## Extracted records
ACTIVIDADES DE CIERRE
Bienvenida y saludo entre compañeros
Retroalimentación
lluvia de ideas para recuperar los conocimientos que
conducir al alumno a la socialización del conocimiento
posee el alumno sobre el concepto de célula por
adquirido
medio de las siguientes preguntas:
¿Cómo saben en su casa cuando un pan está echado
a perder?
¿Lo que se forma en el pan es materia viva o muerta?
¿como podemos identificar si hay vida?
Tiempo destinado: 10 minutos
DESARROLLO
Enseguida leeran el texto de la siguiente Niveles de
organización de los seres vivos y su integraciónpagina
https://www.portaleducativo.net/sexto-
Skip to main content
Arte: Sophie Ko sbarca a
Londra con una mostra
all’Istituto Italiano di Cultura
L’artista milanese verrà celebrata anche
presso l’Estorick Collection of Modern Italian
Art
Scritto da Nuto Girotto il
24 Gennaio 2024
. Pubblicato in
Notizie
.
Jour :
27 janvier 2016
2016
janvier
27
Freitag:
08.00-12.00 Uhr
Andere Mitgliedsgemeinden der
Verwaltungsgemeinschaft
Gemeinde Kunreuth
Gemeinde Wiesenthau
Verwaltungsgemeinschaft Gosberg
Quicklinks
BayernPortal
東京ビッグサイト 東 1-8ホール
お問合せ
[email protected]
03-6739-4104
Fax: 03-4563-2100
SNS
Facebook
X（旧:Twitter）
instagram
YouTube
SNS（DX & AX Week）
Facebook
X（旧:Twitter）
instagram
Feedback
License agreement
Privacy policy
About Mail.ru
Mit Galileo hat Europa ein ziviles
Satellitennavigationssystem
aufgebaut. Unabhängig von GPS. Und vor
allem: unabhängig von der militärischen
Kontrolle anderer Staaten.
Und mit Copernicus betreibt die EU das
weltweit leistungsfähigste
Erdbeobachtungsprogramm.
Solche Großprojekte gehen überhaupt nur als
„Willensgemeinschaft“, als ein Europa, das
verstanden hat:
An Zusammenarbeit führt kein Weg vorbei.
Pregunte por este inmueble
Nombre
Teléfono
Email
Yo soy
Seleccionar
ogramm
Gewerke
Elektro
==
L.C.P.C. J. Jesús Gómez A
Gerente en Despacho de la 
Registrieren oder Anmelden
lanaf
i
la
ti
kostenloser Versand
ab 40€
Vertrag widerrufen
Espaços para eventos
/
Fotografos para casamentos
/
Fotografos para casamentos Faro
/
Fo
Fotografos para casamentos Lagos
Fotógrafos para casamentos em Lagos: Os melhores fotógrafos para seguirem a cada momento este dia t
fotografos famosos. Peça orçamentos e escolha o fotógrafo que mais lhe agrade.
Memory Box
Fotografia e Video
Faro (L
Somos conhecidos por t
* * *
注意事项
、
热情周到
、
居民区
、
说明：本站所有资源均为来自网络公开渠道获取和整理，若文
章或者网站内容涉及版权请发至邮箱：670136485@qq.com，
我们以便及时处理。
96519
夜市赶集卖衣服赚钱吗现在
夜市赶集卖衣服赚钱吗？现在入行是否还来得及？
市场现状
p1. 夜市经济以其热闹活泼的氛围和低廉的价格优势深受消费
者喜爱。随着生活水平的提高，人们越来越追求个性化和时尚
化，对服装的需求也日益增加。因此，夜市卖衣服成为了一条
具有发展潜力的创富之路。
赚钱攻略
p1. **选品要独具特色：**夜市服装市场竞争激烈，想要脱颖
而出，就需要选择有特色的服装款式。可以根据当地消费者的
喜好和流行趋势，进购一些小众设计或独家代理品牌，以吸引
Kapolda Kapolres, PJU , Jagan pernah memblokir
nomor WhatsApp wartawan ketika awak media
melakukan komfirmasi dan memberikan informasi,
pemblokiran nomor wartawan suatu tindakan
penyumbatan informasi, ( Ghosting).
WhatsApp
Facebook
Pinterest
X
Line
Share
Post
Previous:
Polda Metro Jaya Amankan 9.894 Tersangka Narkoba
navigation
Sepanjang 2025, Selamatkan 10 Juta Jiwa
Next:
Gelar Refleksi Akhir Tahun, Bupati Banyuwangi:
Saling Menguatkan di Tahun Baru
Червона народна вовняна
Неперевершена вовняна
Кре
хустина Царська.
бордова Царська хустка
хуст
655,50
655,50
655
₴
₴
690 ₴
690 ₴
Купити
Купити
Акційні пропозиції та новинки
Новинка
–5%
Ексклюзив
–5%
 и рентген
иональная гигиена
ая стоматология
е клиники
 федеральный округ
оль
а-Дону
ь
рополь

## Brief
Only a number is wanted: how many lines above include "este"?

## Task answer
2